In 1971 The Last Picture Show was supposed to be part of the post-Easy Rider/Bonnie and Clyde "New Hollywood" of gritty, younger directors liberated from the "studio system" (the "New Hollywood" has since been obliterated by a new "studio system" of CGI, franchises, superheroes, animated toys, animated emojis, and animated Lego versions of superhero franchises, but that's a story for another day). But, as its title suggests, The Last Picture Show is at least partly an elegy for Old Hollywood: the literal "last picture" playing at the only movie theater in town before it goes out of business is Howard Hawks' Red River; and the name of the one-horse burg - Anarene (an actual ghost town in Archer County, Texas) was chosen to evoke the Abilene where Red River is set. Peter Bogdanovich's film is a younger man's hommage to Hawks and John Ford; he filmed it in black-and-white because Orson Welles suggested it, after a frustrated Bogdanovich complained that he didn't know how to get the depth of focus that Welles had on Citizen Kane. At a time when the likes of Hawks and Ford and Welles were unwanted and largely unemployed, Bogdanovich (who felt about old directors the way I felt about old songwriters) befriended them and learned a lot.

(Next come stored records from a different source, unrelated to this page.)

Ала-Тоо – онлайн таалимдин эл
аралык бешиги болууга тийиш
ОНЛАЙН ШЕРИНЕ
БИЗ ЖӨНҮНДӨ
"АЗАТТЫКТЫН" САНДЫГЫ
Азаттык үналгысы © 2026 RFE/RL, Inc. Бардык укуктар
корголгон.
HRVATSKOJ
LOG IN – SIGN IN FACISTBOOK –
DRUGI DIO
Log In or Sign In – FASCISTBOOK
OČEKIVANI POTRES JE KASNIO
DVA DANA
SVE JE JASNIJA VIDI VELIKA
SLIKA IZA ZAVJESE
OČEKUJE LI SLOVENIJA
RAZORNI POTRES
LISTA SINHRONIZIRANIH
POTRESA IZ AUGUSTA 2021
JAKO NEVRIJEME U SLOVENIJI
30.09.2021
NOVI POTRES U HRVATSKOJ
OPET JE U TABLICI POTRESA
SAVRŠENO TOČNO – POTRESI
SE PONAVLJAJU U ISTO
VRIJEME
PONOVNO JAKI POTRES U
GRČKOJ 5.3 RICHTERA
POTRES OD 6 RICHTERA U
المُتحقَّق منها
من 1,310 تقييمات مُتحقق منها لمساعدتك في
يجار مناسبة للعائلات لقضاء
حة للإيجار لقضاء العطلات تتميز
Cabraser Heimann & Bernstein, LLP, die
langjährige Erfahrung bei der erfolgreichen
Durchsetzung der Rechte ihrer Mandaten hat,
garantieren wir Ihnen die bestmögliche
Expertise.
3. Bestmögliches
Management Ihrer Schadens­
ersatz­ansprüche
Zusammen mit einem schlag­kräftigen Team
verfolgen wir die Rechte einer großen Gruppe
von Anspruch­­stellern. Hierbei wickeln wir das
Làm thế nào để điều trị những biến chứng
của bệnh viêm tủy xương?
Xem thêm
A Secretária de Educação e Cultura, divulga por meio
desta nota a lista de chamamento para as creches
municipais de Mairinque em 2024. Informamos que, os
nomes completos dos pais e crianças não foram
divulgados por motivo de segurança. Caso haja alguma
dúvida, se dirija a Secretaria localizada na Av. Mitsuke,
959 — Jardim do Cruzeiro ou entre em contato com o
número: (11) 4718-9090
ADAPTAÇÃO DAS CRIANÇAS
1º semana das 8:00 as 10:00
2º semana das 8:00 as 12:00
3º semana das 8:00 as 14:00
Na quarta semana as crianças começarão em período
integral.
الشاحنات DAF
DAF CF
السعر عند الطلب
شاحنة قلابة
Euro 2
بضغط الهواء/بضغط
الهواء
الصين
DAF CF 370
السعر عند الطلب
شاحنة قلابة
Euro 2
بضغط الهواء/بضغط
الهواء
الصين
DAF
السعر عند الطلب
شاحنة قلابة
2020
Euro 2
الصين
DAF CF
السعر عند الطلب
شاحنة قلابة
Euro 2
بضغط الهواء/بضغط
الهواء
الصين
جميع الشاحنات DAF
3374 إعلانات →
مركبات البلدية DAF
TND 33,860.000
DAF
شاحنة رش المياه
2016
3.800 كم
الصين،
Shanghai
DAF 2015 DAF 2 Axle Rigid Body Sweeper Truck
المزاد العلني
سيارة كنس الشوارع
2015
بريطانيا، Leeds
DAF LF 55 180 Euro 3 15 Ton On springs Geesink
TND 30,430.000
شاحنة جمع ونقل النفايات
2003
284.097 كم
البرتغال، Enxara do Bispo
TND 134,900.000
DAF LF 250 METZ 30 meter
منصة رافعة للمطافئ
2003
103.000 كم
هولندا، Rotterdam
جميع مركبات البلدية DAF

And, of course, the conscience and moral center of the town is Sam the Lion, played by the laconic, grizzled Ben Johnson, the rodeo champ and steer-wrangler John Ford plucked from the ranks of 1940s stunt-doubles and made a reliable cowboy actor and sidekick to John Wayne for the next three decades. Johnson didn't want to take the part of Sam - there were too many words, which he was not generally partial to - but Bogdanovich got Ford to talk him into it and promised it would win him an Oscar. Which it did, and deservedly so for a subtly authoritative performance with the camera lingering on all the crags and crevices of his visage even more lovingly than it does on Cybill Shepherd's finer points. Sam the Lion is the guy who keeps things going - he owns the movie house, the pool room, the diner - and, when he's gone, the town gets off-kilter and never quite recovers its footing.

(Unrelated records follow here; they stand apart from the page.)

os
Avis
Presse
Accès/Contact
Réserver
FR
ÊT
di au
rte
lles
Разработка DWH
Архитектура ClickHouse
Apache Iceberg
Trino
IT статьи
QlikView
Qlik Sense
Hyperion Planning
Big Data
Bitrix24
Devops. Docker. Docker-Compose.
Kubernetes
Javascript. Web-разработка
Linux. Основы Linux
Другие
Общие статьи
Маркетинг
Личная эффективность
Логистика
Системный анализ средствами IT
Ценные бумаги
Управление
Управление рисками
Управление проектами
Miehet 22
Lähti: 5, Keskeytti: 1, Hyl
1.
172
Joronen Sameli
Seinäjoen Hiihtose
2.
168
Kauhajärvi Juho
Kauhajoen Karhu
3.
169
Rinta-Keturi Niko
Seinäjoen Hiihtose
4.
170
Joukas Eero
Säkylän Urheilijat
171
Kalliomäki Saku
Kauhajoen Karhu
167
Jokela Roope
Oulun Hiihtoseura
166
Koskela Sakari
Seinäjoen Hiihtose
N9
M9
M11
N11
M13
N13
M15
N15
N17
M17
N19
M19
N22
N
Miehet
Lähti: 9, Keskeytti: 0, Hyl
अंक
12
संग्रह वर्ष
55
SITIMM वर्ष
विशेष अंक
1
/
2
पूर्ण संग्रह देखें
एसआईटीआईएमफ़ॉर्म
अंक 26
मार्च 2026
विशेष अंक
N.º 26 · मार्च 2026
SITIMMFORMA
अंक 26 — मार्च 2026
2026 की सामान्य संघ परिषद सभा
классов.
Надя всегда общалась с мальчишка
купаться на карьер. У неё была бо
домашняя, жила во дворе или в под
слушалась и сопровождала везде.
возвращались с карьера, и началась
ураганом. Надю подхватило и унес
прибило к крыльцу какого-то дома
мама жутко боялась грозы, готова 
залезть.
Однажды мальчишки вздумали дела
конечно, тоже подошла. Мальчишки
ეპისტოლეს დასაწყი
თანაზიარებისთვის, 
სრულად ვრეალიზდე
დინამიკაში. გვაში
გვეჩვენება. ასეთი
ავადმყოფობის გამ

To be sure, amidst all this hommage, there's plenty of New Hollywood touches: nudity, for example, and with Miss Shepherd, which if I recall correctly was the main point of interest upon my younger self's first viewing. And the film is sufficiently New that a wake of shallower imitations followed, all those elegaic coming-of-age movies from American Graffiti to Stand By Me that owe a debt to what Bogdanovich did here. It's striking that so many of these films are set in our cultural commissars' most despised era, the Fifties and early pre-pill Sixties - because even revolutionaries feel the loss of what was. Bogdanovich and Larry McMurtry (author of the original novel) are focused on the early part of that era - fall 1951 to fall 1952 - so it's not a lot of narcissistic boomer angst. But, if you've seen any two or three specimens from this genre of film, you know the score: The end of childhood, the last summer at the swimming hole, is a moment, no more ...but, on the eve of adulthood, you think it's forever: all your loves, all your friendships, all your passions, all eternal.
The small towns can be in Maine or California, but we all recognize the dramatis personae: the duck-quiffed cocksure jock; the sensitive boy; the slimy rich kid lavishing gifts for the little action he gets; the prettiest girl in town, cold-hearted and calculating. But Bogdanovich's neat trick is to cast all the types almost better than anybody's done before or since, even though hardly any of them were known at all before this movie: he selected Jeff Bridges at his most buoyant and boyish because he wanted ducktailed Duane to be more likeable than in the novel; he chose Timothy Bottoms for the soulful Sonny because he had sad eyes, and for the creepy Lester a smirking Randy Quaid; and for the town doll they all covet he picked a model he spotted at a newsstand on the cover of Glamour magazine who'd never acted before and didn't particularly want to because it was too much like hard work - Cybill Shepherd. This last could have been particularly disastrous, but, even though Jacy cynically uses all the boys besotted by her, Bogdanovich didn't want too worldly a performance: she's not a bitch, she's an ingenue trying to play one. "Jacy's the kind o' girl who brings out the meanness in a man," warns the waitress. But men bring out the meanness in her: she's pretty and she knows it, so she can afford to be fickle and, up to a point, manipulative. Miss Shepherd is perfectly cast, and gives a superb performance.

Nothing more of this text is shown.